There are almost certainly rock bands who have managed to string together longer careers out of briefer, less memorable brushes with mainstream success than Shooting Star. There have to be. I just don’t know of any.
It really takes a special kind of music listener to even be aware of Shooting Star, a band that’s been together pretty much without interruption since the late ’70s and continues to record (matter of fact, the band’s latest album, Circles, just came out last month) — I’ve rarely, if ever, heard anybody bring them up outside a game of “Dinosaur Band Alphabet” or a lively discussion of dumbest ’80s band names (Le Roux almost always wins). They’ve never been much more than a regional act; “Touch Me Tonight” (download) is Shooting Star’s highest-charting single, and it peaked at #76 on the Billboard Hot 100.
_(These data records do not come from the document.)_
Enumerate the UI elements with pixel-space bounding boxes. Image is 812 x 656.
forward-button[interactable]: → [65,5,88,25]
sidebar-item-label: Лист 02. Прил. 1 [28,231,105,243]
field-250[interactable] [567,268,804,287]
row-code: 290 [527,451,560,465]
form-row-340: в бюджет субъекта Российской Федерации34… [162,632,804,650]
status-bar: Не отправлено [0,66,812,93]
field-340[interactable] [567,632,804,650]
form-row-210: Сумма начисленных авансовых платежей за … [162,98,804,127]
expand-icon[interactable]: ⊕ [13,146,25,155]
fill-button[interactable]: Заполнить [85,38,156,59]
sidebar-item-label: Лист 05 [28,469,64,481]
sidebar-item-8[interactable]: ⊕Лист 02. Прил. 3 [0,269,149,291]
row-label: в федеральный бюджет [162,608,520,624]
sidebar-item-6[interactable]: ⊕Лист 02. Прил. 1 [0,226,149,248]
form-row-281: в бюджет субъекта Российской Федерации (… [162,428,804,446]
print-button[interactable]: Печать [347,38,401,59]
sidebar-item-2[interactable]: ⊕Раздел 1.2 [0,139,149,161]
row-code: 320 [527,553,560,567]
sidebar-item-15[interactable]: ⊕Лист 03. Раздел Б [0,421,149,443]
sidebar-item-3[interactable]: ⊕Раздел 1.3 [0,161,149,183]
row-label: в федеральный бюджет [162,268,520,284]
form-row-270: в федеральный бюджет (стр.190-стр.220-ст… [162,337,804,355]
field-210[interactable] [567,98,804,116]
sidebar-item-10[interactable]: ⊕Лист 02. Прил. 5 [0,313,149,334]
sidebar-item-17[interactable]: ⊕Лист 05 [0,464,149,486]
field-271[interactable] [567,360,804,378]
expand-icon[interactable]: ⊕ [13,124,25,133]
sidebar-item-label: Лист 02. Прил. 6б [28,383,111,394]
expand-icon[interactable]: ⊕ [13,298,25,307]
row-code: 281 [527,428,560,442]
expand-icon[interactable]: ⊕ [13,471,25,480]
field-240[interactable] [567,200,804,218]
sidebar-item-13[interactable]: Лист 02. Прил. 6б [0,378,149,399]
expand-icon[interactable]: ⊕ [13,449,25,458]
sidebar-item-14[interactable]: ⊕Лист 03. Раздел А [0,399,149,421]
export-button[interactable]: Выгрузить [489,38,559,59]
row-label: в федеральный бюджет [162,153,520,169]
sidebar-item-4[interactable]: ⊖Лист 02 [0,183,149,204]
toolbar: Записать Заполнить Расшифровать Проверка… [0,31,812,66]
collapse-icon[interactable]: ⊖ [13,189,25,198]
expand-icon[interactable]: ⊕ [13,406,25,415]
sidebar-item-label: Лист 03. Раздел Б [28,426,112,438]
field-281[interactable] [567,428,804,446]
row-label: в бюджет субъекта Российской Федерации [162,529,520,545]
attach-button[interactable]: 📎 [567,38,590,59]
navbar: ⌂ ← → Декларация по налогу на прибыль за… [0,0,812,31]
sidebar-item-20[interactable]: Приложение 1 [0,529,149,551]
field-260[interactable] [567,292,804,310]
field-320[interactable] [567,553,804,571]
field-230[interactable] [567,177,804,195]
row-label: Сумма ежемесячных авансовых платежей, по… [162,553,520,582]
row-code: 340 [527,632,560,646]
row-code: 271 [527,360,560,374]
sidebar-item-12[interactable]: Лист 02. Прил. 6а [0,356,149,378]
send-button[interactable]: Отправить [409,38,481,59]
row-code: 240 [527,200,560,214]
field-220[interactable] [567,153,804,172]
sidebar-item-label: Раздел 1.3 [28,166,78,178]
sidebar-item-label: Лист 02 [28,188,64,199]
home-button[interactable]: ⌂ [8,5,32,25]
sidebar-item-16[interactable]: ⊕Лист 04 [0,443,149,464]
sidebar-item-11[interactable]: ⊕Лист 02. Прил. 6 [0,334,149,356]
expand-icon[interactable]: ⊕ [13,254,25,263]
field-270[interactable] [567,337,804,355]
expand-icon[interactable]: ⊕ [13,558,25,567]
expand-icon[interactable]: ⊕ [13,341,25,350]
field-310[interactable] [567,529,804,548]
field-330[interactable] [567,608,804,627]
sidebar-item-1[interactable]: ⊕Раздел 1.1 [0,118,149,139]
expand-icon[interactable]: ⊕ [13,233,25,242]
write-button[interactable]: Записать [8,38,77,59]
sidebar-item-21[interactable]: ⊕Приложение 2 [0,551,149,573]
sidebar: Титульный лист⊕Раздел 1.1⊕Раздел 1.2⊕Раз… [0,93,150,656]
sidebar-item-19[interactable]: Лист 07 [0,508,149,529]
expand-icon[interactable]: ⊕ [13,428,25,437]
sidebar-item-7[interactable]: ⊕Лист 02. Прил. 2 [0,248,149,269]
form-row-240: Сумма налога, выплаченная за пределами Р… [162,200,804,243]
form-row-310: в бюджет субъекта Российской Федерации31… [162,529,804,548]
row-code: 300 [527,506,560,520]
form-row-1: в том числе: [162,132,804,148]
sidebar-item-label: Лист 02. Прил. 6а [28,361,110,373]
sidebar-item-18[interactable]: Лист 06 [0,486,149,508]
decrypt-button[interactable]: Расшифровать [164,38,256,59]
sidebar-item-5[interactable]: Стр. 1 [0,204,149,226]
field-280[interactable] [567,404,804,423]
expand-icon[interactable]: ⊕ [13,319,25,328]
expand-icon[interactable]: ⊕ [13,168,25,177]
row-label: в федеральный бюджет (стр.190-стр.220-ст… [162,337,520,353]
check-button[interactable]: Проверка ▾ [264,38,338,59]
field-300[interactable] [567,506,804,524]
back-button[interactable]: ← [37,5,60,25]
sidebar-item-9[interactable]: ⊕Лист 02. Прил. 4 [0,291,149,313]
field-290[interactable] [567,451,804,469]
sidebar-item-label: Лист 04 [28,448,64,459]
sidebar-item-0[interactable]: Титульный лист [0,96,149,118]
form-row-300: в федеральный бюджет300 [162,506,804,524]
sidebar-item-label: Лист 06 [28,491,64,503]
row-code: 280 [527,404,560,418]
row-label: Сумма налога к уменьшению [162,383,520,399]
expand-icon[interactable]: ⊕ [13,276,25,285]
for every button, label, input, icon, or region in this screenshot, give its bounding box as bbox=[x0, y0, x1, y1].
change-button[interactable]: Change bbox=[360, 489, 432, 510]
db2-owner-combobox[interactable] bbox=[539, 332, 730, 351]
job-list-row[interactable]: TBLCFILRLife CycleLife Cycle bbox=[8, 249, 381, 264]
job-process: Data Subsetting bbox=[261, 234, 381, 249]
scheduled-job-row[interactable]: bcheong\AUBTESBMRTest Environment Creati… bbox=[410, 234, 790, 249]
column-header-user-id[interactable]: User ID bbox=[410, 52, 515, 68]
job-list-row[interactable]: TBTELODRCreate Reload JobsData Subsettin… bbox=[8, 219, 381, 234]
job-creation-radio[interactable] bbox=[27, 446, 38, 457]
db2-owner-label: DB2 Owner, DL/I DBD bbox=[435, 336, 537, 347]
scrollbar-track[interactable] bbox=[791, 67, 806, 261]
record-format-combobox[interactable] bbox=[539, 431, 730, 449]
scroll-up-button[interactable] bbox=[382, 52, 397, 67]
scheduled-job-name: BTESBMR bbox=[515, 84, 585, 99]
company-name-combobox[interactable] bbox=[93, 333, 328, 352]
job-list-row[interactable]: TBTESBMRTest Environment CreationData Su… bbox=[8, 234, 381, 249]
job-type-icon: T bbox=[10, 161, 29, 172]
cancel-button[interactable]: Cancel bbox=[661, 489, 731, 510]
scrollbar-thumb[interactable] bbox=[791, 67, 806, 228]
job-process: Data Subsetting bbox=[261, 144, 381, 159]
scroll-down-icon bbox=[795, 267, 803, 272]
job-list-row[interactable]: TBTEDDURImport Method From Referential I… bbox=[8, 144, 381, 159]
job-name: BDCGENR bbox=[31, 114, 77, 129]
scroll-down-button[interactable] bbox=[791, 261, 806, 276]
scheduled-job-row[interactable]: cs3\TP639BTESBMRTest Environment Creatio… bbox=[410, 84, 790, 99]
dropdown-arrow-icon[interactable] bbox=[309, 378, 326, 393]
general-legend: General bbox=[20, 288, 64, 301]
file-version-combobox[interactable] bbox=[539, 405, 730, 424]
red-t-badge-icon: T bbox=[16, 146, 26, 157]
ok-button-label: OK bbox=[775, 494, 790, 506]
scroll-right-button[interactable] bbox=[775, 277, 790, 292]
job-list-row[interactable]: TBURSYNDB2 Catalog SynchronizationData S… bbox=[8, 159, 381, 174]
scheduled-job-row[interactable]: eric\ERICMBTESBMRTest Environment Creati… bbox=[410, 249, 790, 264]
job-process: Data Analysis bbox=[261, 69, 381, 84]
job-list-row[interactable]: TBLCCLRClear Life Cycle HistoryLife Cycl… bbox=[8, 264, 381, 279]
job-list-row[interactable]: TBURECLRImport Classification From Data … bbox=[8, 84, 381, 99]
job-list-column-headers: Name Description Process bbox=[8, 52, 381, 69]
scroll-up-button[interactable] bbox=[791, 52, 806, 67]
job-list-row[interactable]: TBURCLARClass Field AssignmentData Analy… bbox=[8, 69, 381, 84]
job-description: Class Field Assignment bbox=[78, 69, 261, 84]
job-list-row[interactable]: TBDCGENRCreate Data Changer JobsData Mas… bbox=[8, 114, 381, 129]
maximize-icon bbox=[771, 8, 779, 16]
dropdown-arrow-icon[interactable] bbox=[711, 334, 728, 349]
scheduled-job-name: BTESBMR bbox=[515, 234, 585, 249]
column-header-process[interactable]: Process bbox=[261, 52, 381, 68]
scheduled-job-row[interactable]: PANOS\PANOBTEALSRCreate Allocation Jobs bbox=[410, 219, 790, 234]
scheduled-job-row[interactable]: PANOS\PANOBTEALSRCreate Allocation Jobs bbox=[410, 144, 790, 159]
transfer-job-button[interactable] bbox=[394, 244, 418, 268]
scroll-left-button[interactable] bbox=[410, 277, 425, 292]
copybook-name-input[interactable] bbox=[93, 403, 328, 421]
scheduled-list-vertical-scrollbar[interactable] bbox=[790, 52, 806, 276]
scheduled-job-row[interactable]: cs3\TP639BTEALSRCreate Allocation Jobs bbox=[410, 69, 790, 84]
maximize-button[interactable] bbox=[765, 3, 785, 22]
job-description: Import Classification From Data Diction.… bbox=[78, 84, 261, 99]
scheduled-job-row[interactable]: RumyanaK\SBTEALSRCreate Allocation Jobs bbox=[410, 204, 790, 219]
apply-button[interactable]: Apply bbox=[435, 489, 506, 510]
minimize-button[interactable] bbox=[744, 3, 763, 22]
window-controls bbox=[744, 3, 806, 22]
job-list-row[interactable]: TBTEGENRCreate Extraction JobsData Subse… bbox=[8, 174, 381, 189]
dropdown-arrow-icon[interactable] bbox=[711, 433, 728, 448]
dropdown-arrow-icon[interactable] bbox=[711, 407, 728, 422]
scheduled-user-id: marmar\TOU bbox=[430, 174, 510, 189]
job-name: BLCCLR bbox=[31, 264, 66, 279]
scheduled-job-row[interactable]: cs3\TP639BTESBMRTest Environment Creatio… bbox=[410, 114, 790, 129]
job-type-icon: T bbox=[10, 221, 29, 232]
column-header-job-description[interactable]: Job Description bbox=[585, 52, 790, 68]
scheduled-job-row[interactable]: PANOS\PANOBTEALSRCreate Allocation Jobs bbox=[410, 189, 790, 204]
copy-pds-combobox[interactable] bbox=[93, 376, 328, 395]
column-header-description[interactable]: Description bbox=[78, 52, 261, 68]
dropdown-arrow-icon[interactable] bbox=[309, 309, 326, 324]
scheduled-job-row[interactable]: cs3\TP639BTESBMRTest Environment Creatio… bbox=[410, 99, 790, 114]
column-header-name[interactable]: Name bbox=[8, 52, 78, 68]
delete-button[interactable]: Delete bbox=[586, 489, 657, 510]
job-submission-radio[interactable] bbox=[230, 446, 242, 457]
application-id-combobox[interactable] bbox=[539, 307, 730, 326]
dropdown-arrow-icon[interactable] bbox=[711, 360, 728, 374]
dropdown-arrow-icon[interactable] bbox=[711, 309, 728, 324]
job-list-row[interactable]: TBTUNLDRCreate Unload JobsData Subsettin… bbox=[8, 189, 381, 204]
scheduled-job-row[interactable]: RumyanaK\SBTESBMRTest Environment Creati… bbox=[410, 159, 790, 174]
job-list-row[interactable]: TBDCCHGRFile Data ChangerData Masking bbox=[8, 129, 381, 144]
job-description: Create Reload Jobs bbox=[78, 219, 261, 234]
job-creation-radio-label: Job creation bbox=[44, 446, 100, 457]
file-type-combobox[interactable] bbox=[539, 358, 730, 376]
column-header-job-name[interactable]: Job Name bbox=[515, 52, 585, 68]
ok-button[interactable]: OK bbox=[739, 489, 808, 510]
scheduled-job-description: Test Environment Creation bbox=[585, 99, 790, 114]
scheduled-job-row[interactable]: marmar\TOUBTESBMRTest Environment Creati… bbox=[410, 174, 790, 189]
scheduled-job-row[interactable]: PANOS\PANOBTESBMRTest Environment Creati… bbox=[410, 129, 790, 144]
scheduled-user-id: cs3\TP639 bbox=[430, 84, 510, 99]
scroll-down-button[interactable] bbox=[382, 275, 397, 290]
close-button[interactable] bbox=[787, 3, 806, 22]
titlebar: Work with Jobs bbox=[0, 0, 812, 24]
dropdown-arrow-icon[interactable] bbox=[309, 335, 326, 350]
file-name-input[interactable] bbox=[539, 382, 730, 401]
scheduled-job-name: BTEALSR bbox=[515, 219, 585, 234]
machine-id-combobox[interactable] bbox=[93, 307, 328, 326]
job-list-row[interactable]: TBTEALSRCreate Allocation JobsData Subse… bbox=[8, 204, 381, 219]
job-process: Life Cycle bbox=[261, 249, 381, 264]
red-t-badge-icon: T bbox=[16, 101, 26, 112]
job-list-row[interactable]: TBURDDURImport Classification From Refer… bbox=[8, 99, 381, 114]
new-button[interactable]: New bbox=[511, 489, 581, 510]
It wasn’t all the band’s fault. On one hand, it would be difficult to conceive of a group more thoroughly anonymous in sound or image, or one with a worse name — but then again, you could say the same thing about Toto, and look how well they did over the same timeframe. On the other, Shooting Star had a knack for getting into bed with labels ill-equipped to promote either a meat & potatoes rock band — like Virgin — or any band at all, like Enigma Records, the imprint that released Touch Me Tonight: The Best of Shooting Star in late 1989…and then went belly-up. The extra bitter twist to this tale is that, if I remember right, Shooting Star had reunited after a four-year break to release this “hits” package, and even took the time to include “Never Give Up” (download), a previously unreleased track, on the flip side of this here cassingle.
Damn if rock & roll isn’t a cruel mistress.
The story gets worse for Shooting Star — they signed with Artie Mogull’s razor-taloned career destroyer of a label, JRS Records, for their 1991 followup to Touch Me Tonight — but as I said, they’re still around, and still releasing new music. You’ve sort of got to respect that.